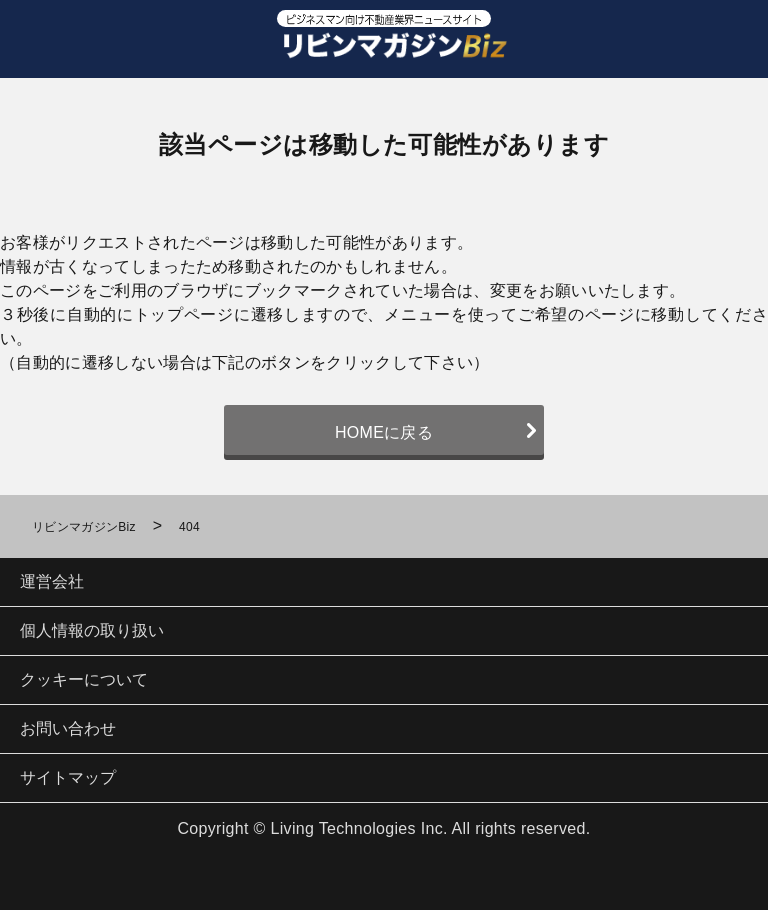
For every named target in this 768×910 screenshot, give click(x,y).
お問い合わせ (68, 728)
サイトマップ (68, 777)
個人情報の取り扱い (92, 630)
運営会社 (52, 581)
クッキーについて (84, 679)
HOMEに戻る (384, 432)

----------------

▸ **DESCRIPTION OF THE TASK**:
Retype all the records shown above, character for character. Omit every picture.

▸ **ANSWER TO THIS TASK**:
For every named target in this 768×910 screenshot, give click(x,y).
お問い合わせ (68, 728)
サイトマップ (68, 777)
個人情報の取り扱い (92, 630)
運営会社 (52, 581)
クッキーについて (84, 679)
HOMEに戻る (384, 432)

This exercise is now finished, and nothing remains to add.